I quickly realized I could fill a year sorting and get nothing used! Going against my nature, I forced myself to grab and sew.
I started with some ugly fabric I bought at a rummage sale for $1 a yard. You can also use old sheets or large scraps, as this will be the lining. I used my Trader Joe's shopping bag as a guide.
Cut two rectangles 16" x 12", two 16"x 6", one 12" x 6" and two 2" x 16".
Cut interfacing to match, and iron the interfacing to the back of everything. I left the interfacing in the seam allowances for extra sturdiness. Set the 2" x 16" pieces aside, as you won't be covering them with fabric.
Reach in the scrap bin and pull out a scrap, laying it face up on the interfacing side of a large rectangle. Place another scrap face down on top of the first, sew with 1/4" seam allowance, and trim the second scrap.
Press open. Continue adding pieces until the interfacing is covered. If necessary, sew small pieces together to make a long enough strip before attaching to your block.
Turn the block lining side up and trim. Save any large pieces and toss them back in your scraps.
You can place your first scrap on an angle or use odd shaped starters to add interest.
Continue adding and trimming until you have covered your front and back, two sides and bottom pieces.

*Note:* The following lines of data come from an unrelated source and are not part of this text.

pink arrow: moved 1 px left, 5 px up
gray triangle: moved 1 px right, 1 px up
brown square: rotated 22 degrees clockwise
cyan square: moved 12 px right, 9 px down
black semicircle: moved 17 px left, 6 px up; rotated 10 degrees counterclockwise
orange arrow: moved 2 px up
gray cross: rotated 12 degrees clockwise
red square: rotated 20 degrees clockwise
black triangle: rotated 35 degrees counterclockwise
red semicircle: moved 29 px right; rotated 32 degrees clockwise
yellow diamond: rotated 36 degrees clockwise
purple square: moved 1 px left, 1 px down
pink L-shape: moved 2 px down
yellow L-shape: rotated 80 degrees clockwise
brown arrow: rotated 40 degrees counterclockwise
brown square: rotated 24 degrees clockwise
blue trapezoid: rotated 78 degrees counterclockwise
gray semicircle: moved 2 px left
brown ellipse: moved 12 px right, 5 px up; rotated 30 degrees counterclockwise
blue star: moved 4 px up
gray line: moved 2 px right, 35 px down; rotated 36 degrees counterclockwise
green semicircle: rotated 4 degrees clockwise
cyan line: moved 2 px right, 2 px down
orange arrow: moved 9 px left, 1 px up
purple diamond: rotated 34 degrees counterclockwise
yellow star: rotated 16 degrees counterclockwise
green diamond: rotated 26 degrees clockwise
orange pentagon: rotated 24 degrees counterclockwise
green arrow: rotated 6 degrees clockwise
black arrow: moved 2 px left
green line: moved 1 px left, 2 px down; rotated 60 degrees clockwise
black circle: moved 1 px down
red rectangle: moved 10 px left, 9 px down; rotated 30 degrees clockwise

Matching short ends, sew a side piece to either end of the bottom. If your machine doesn't automatically, back-tack at the start and finish of your seams for stability. Don't press seams yet.
Pin the seams to the corners of your front piece and sew using 1/4" seam allowance. Attach back piece the same way.

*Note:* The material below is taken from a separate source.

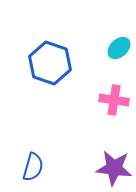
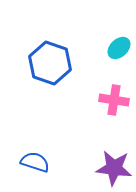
blue semicircle: moved 2 px right, 5 px up; rotated 88 degrees counterclockwise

Turn right side out and fold along each seam and press. Along top edge, turn a 1/4" hem to inside and press. Turn a 1/2" hem, press and topstitch around top edge.

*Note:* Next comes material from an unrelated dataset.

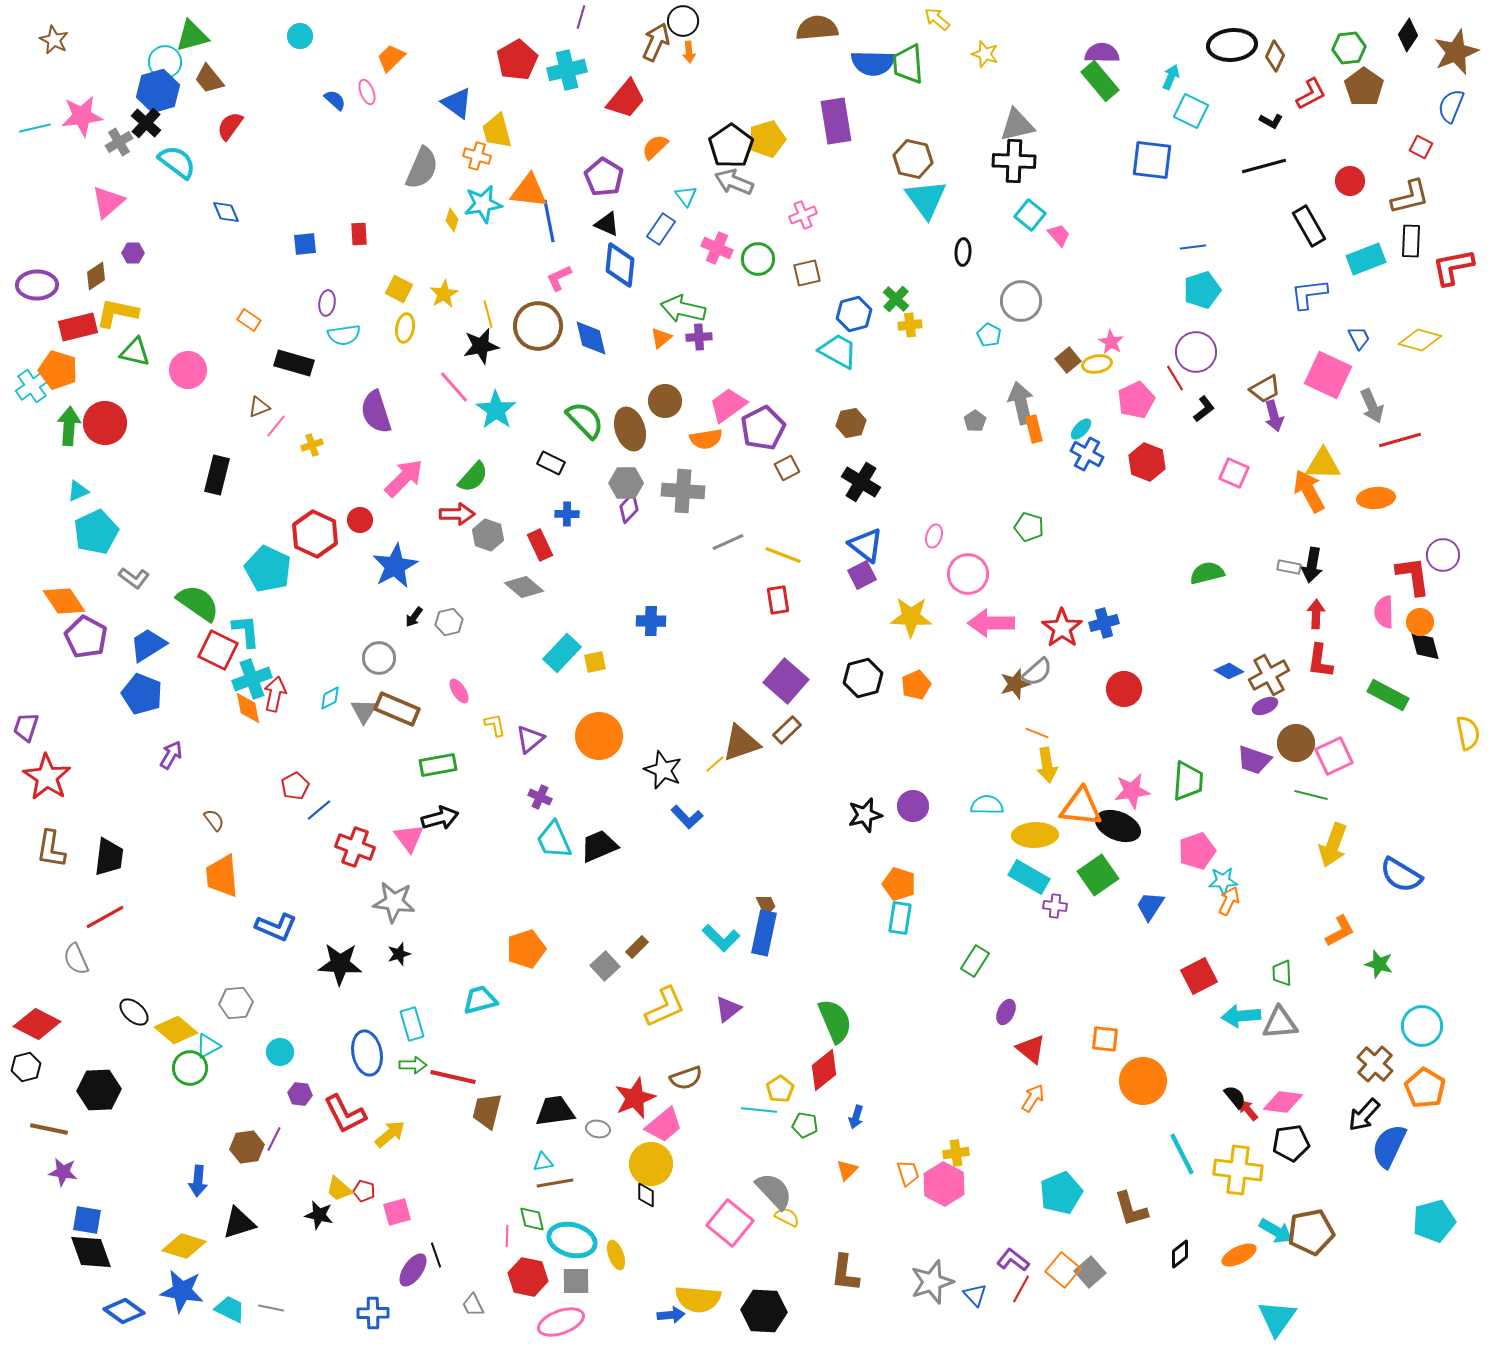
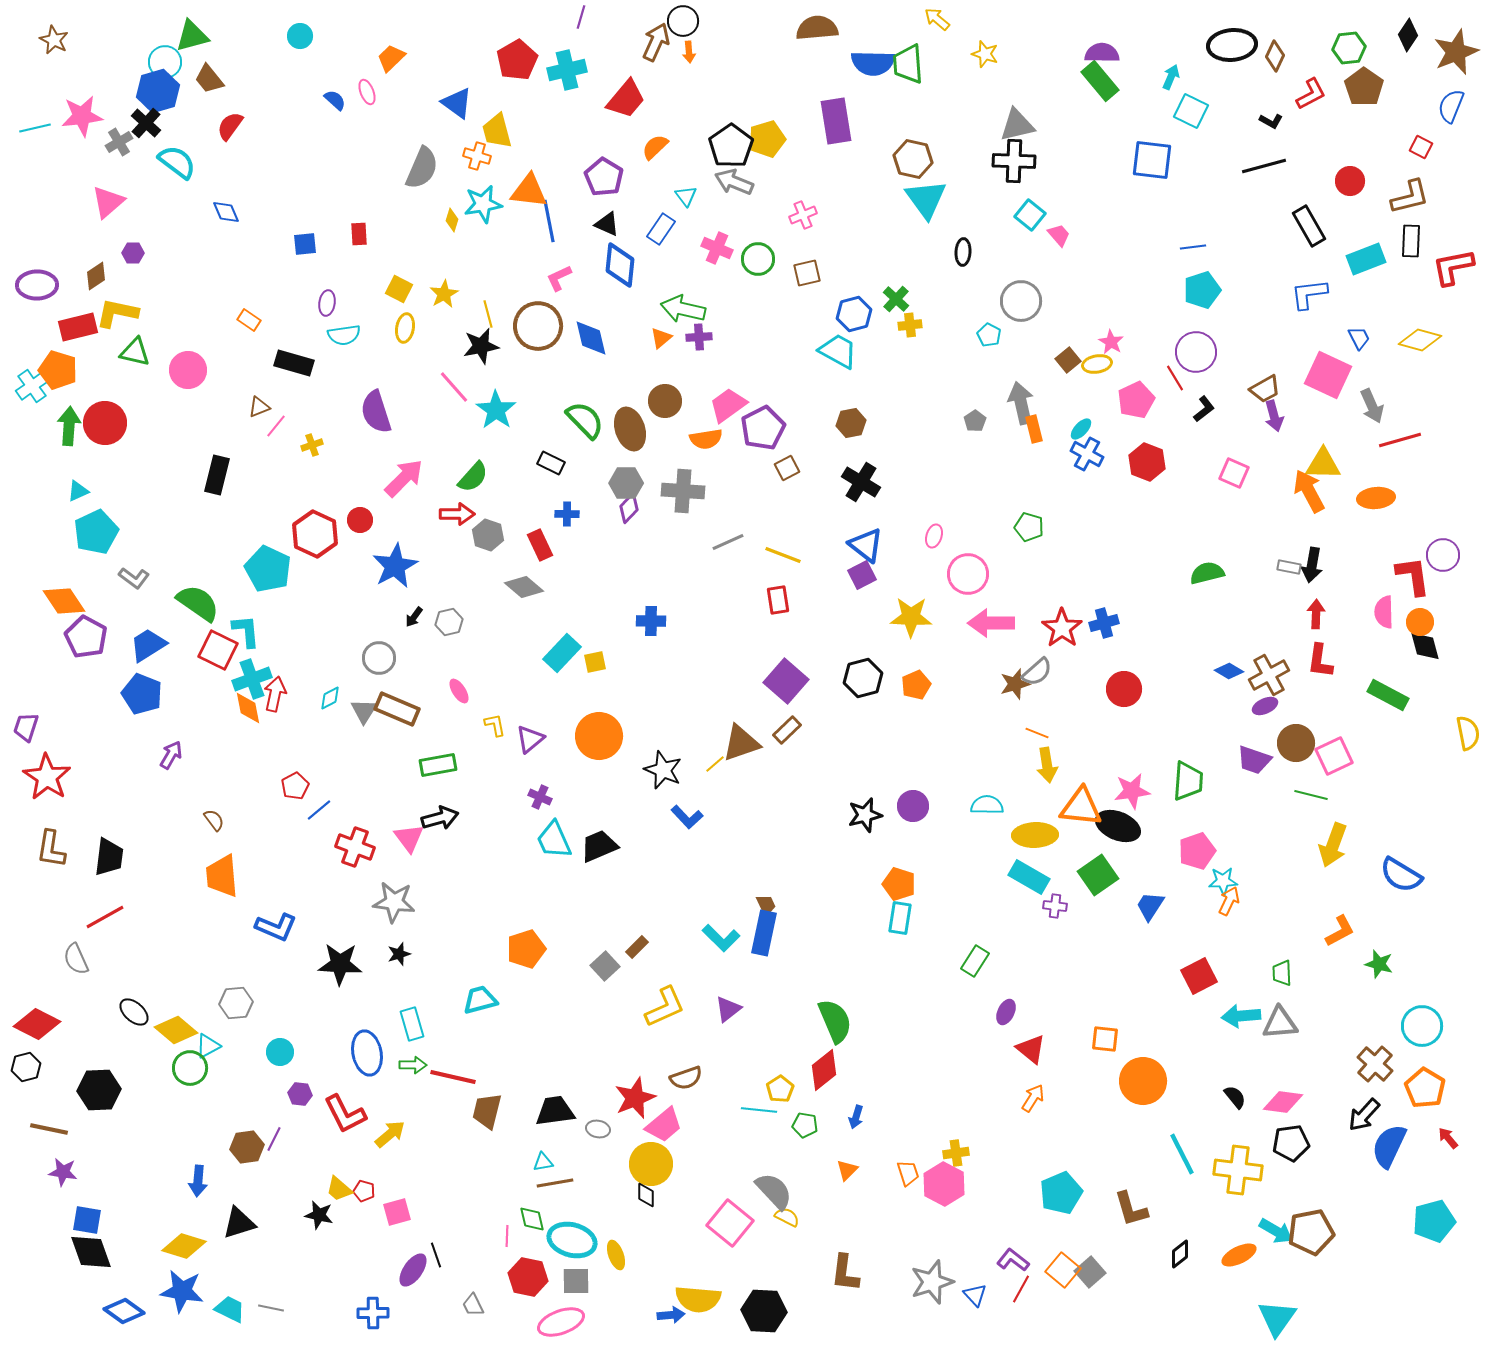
red arrow at (1248, 1110): moved 200 px right, 28 px down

Topstitch 3/8" from edge along side and bottom seams, encasing the seam allowance in a French seam. This will allow your bag to stand on it's own to be filled, which should make your bagger happy!
On the two handle pieces, turn 1/4" along the long edges toward interfacing side and press. Fold again matching pressed edges and topstitch 1/8" along both long sides.
Find center of top edge of the front and back piece and mark 1-1/2" on either side. Line up your handles along these marks with raw edges at the top of bag and pin. There should be 3" between handle ends. Sew in place.
Fold handles toward top, leaving 1/2" turned under, covering the raw edge. Sew close to folded edge and again close to top.
That's it! In theory, your thread and interfacing are the only "new" items you've used. You could try batting scraps in place of interfacing, or skip the interfacing, for a completely "green" bag. I wanted the extra sturdiness of the interfacing, though.
I made several of these using flannel-backed vinyl remnants I found dirt cheap at Joann's. No lining, and assembled in the same way except I didn't turn under seam allowance in the handles, just left the raw edges along one seam.
Since so many stores will be banning plastic bags (a good thing!), I encourage you all to make yourself some shopping bags. Use orphan blocks, scraps, or the too thin fabric you ordered by mail. Have a sew-in with friends and share your scraps. Buy a few old sheets at the thrift store. These would be great at bazaars and fundraisers, wouldn't they?